PER CURIAM.
Pro se appellant Kathleen Marino appeals from a district court judgment dismissing her action for lack of jurisdiction and denying her motion for reconsideration. We affirm. In addition, we grant the government's request for sanctions, albeit in a lesser amount than requested.
I. Background
The Internal Revenue Service ("IRS") filed a Notice of Federal Tax Lien on Marino's property relative to her income tax liability for the 1996 tax year. On October 29, 2002, a Collection Due Process ("CDP") hearing was held, at which Marino contested her underlying income tax liability.
On November 27, 2002, appellee Brown issued a Notice of Determination upholding the lien. Brown instructed Marino to file any challenge to the determination in the Tax Court. Citing the Pierson case, she reminded Marino that seeking review primarily for delay and asserting frivolous
Marino then filed the instant petition against Brown in the district court, seeking review of the IRS's determination. Although the IRS was seeking to collect on an income tax liability, she asserted that the case involved "employment taxes." The government moved to dismiss for lack of jurisdiction, without opposition by Marino. In an endorsed order, the district court granted the motion, stating: "ALLOWED, the motion appearing well founded and no opposition having been filed. See True v. Commissioner, 108 F.Supp.2d 1361, 1364 (M.D.Fla.2000)."
Marino then asked the court to reconsider. She contended that she had not received a copy of the government's motion to dismiss and argued that the district court had jurisdiction over her petition. In an endorsed order, the district court denied her motion, stating that "no good cause [had] been shown to reconsider on the merits, even if plaintiff did not previously receive a copy of the motion to dismiss."

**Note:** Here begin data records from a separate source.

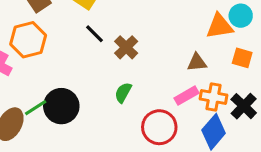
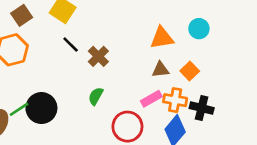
orange triangle: (220, 26) -> (162, 38), moved
orange square: (242, 58) -> (190, 71), moved, turned 30
black cross: (244, 106) -> (202, 108), turned -30

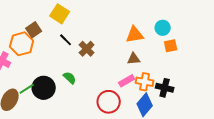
brown square: (22, 15) -> (34, 30), moved
orange square: (190, 71) -> (171, 46), moved, turned 32
green semicircle: (96, 96) -> (70, 78), moved, turned 104

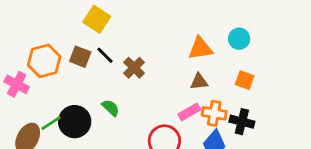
brown square: (34, 30) -> (80, 57), moved, turned -35
orange square: (171, 46) -> (245, 80), moved, turned 32

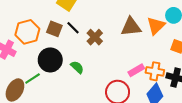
orange triangle: (200, 48) -> (156, 26), moved, turned -36
brown triangle: (199, 82) -> (131, 27), moved, size x1.5
black circle: (75, 122) -> (50, 60), moved

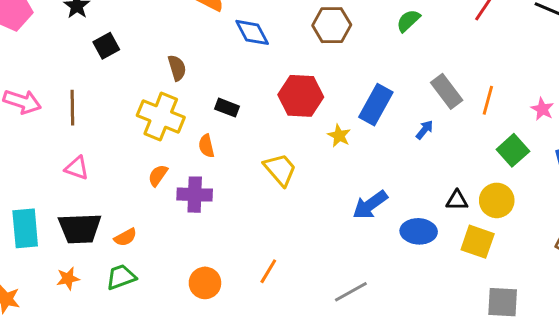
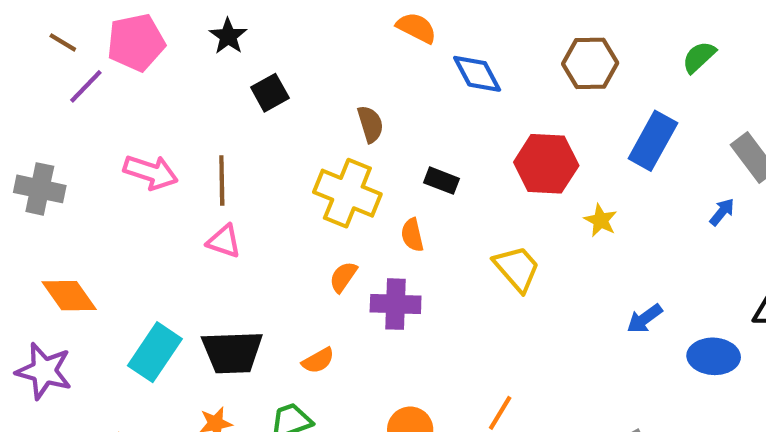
blue rectangle: (376, 105) -> (653, 141), moved
pink triangle: (77, 168) -> (224, 241), moved
blue arrow: (370, 205) -> (645, 319), size x0.7
cyan rectangle: (25, 228) -> (155, 352), turned 39
orange semicircle: (125, 237) -> (318, 361), moved

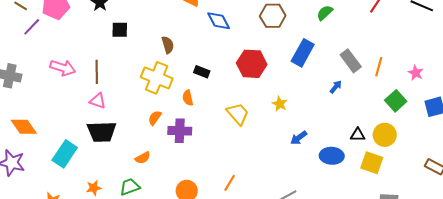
black square: (270, 93) -> (120, 30), turned 30
yellow star: (601, 220) -> (280, 104), moved
black trapezoid: (232, 352) -> (102, 132), moved

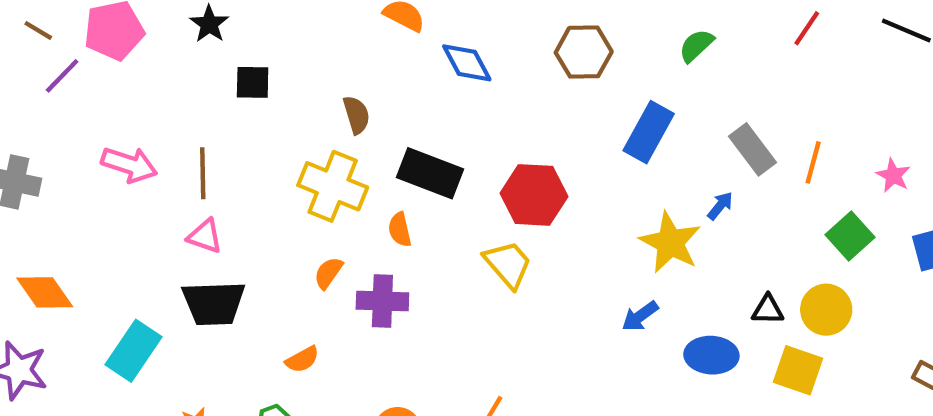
red hexagon: (252, 64) -> (534, 195), moved
black rectangle: (202, 72) -> (430, 173), size x1.8
yellow star: (280, 104) -> (670, 243), moved, size x1.8

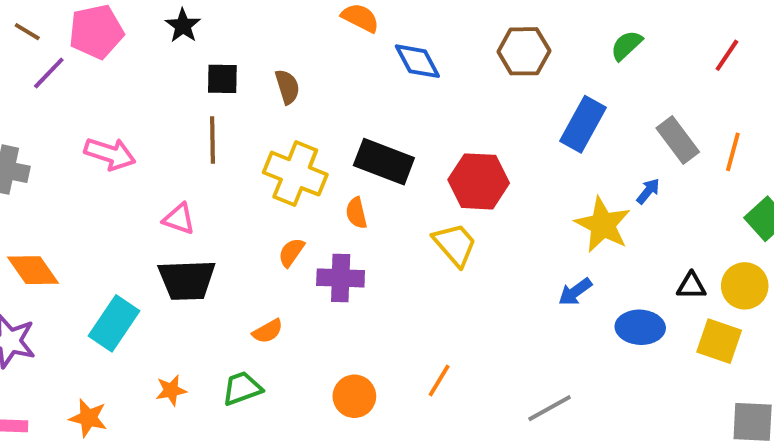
red line: (807, 28) -> (727, 55), moved
brown semicircle: (356, 115) -> (287, 87), moved
brown line: (203, 173) -> (212, 140), moved

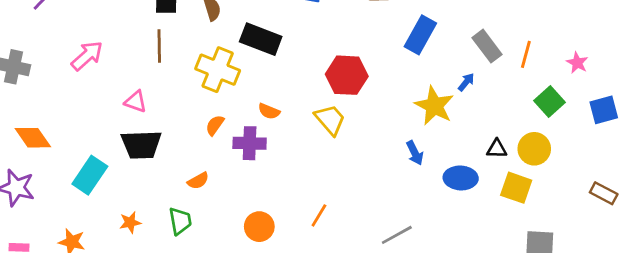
pink arrow: (110, 154) -> (87, 56), turned -60
black rectangle: (384, 162) -> (261, 39), moved
orange semicircle: (356, 213) -> (269, 111), moved, turned -55
blue arrow: (575, 292) -> (415, 153), turned -80
green trapezoid: (242, 388) -> (180, 221), turned 100

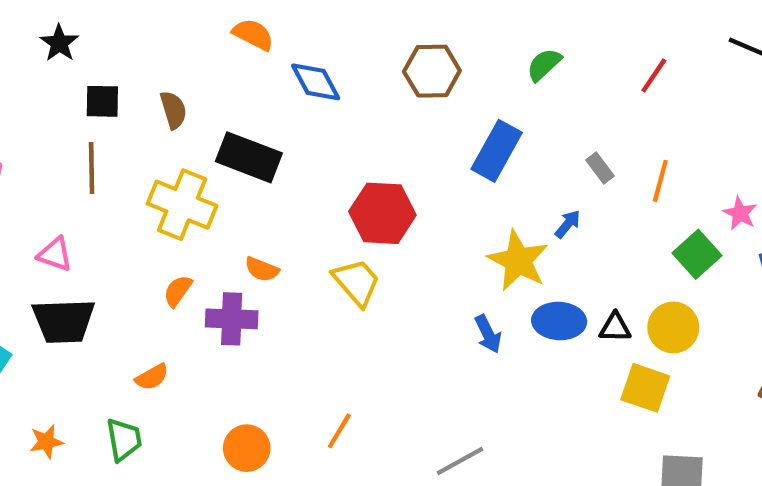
gray rectangle: (487, 46) -> (600, 168), size x0.6
pink star: (577, 63) -> (740, 213), moved
blue ellipse: (461, 178) -> (559, 321), moved

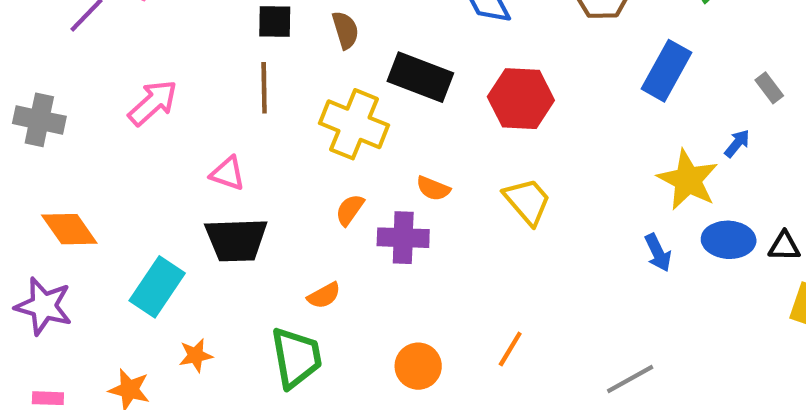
red hexagon: (382, 213) -> (521, 99), moved
green trapezoid: (124, 440) -> (296, 358), size x1.4
orange star: (46, 442) -> (196, 355), moved

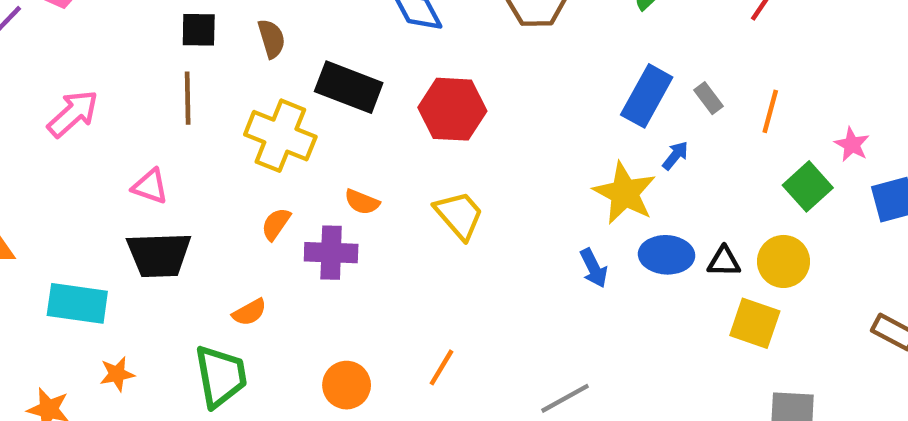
blue rectangle: (666, 71) -> (647, 96), moved
cyan rectangle: (157, 287) -> (77, 303), turned 64

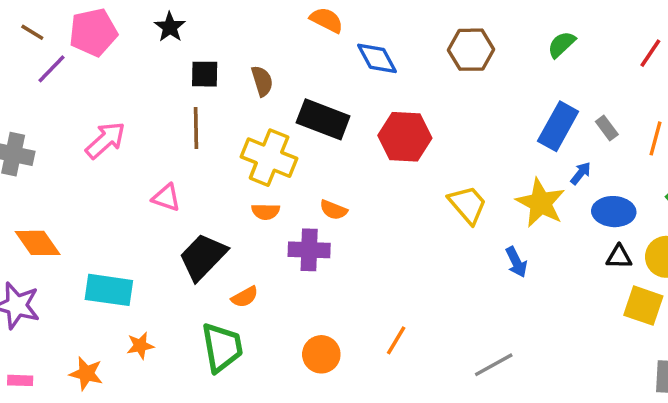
yellow trapezoid: (459, 215) -> (468, 205), moved
orange semicircle: (276, 224) -> (266, 212), moved, turned -124
black trapezoid: (159, 255) -> (203, 257), moved, turned 136
blue ellipse: (667, 255) -> (614, 212), moved

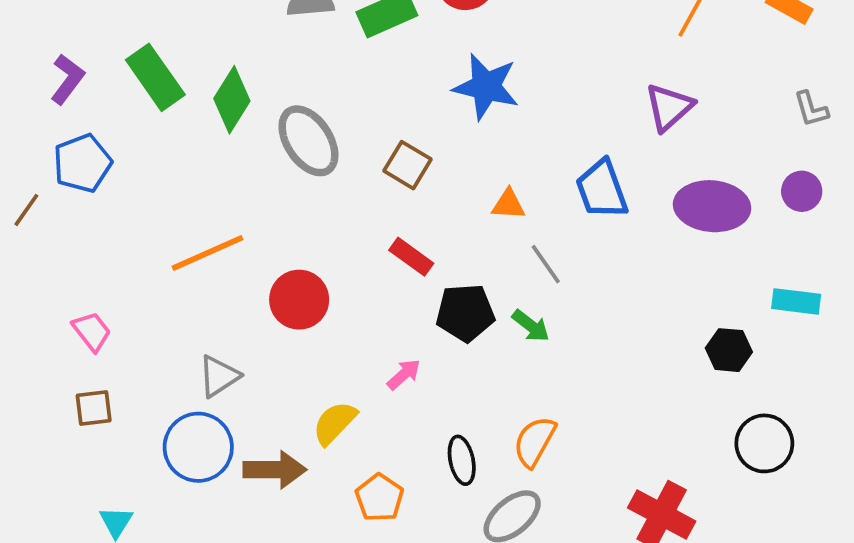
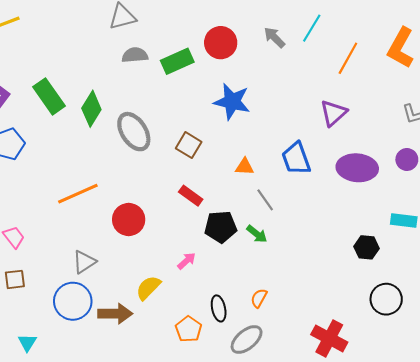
orange semicircle: (535, 442) -> (259, 298), size x0.7
orange pentagon: (379, 498) -> (189, 329), moved

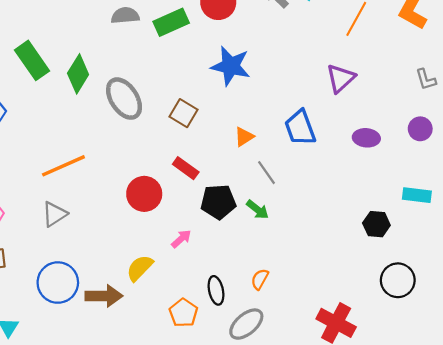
orange triangle: (244, 167) -> (244, 137), turned -36
purple ellipse: (357, 168) -> (366, 138), size x0.6
red circle: (129, 219) -> (144, 194), moved
gray triangle: (84, 262) -> (54, 214), moved

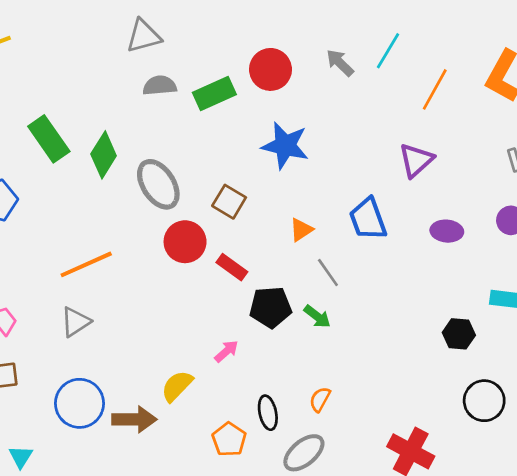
red circle: (144, 194) -> (185, 242), moved

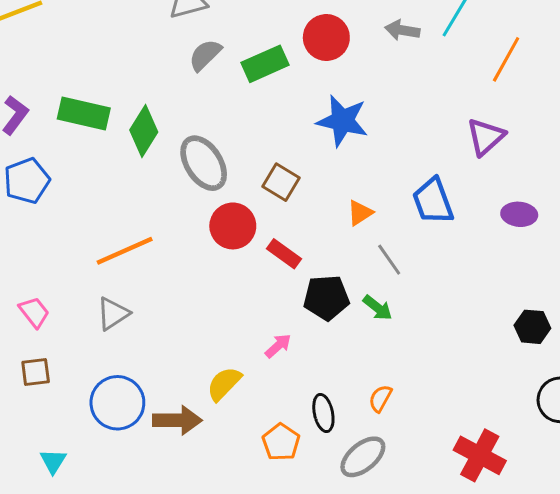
gray arrow: (340, 63) -> (402, 30), turned -36
gray semicircle: (160, 85) -> (205, 55), turned -40
green rectangle: (49, 139) -> (84, 113), turned -42

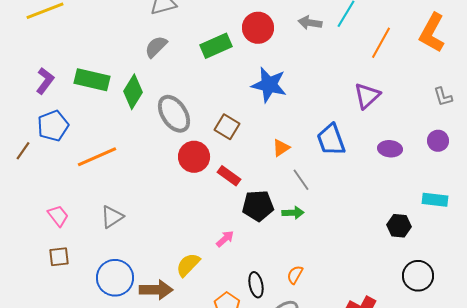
gray semicircle: (205, 55) -> (156, 47), moved
orange line: (125, 251) -> (97, 157), moved
green arrow: (377, 308) -> (293, 213), turned -40

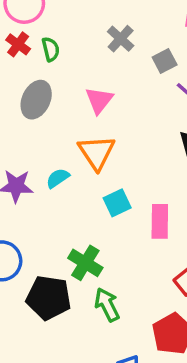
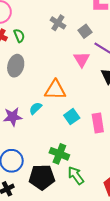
pink triangle: (99, 100) -> (82, 59), moved
orange triangle: (97, 152) -> (55, 90), turned -45

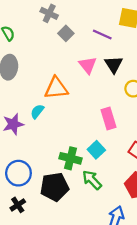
gray square: (85, 31) -> (66, 33), moved
pink triangle: (82, 59) -> (88, 65), moved
cyan square: (72, 117) -> (96, 150), moved

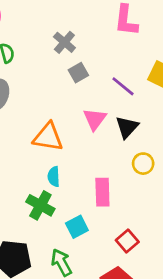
cyan semicircle: (37, 111) -> (54, 177), moved, turned -56
green cross: (70, 158) -> (40, 205), moved

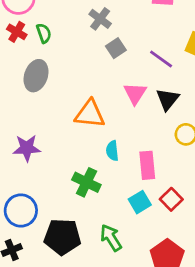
cyan semicircle: (54, 177) -> (112, 151), moved
cyan square: (77, 227) -> (140, 202), moved
red square: (127, 241) -> (171, 199), moved

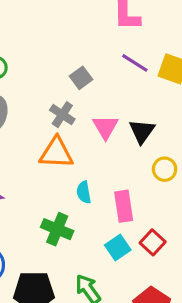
gray cross: (100, 19) -> (62, 115), moved
purple line: (161, 59) -> (135, 63), moved

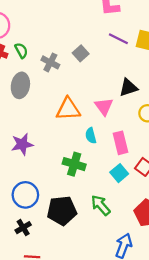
gray cross: (62, 115) -> (50, 62), moved
pink triangle: (105, 127) -> (104, 106), moved
black triangle: (142, 131) -> (128, 88), turned 42

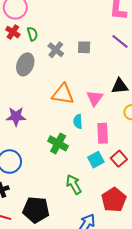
gray square: (81, 53) -> (84, 47), turned 32
black pentagon: (62, 211) -> (36, 210), moved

Marino appealed the district court's orders dismissing her petition and denying reconsideration.
II. Discussion
A. Jurisdiction
The parties essentially agree that the Tax Court has jurisdiction over cases involving an underlying income tax liability.
There is no question that the government's position is the correct one. The documents attached to Marino's district court petition — e.g., the Notice of Federal Tax Lien — verify that the lien was based on her income tax liability for the 1996 tax year. Accordingly, the Tax Court has exclusive jurisdiction, and Marino should have filed her petition for review in that court, as appellee Brown advised her to do. Under the circumstances, we readily affirm the district court's judgment. See Skwira v. United States, 344 F.3d 64, 71 (1st Cir.2003) (in dismissals for lack of subject matter jurisdiction, the court of appeals reviews the district court's predicate fact-finding for clear error and uses de novo review for its "ultimate conclusion regarding the existence vel non of subject matter jurisdiction").
B. Sanctions
In a separate motion, the government asks this court to impose a $4,000 "lump sum" sanction on Marino for her frivolous appeal, citing Fed. R.App. P. 38 and 28 U.S.C. § 1912.
Marino opposes the request for sanctions. Among other things, she claims that she did not appeal in bad faith or with intent to harass, that she is pro se, that she had no notice that her arguments were frivolous, and that her actions did not cause any delay. She does not contend that she cannot pay the amount requested, and she has not questioned the government's evidence.
Marino's objections lack merit. Sanctions are appropriate whenever the appeal, objectively viewed, is completely frivolous, as it was in this instance. J. Moore, 16A Federal Practice & Procedure, § 3984.1, at 647-50 (3d ed.2003) (stating that subjective motivation is irrelevant where an appeal is "utterly without merit"). Moreover, we have routinely sanctioned pro se taxpayers who pursue frivolous appeals. E.g., Kelly v. United States, 789 F.2d 94, 98 (1st Cir. 1986) (per curiam). While imposing double costs in past cases, we have warned that filing frivolous appeals will expose pro se taxpayers to "the full range of sanctions," including a flat damages award in lieu of attorney's fees and costs. Lefebvre v. Commissioner, 830 F.2d 417, 420, 421 (1st Cir.1987) (per curiam). Other circuits have routinely imposed the latter-type flat sanction in frivolous taxpayer appeals, id. at 420 & n. 4 (citing the cases).
The government's request for a lump sum sanction is reasonable. We see no point in requiring the government to submit a detailed statement of its fees and costs, which would prolong the present proceedings at further expense to the government and this court. See Parker v. Commissioner, 117 F.3d 785, 787 (5th Cir. 1997) (per curiam) (describing the advantages of making a lump sum award under Rule 38).
The $4,000 sanction requested by the government — which may be less than its actual cost of defending this appeal — is also reasonable. However, because this is the first case involving a pro se taxpayer in which we impose a significantly higher sanction than double costs, we set the sanction in this instance at $2,000. We warn those who may contemplate filing frivolous appeals in similar egregiously meritless cases of this type that, when warranted, we may well be expected to impose the figure of at least $4,000 in future such appeals.
Affirmed. A sanction of $2,000 is imposed on the appellant. See Fed. R.App. P. 38; 28 U.S.C. § 1912.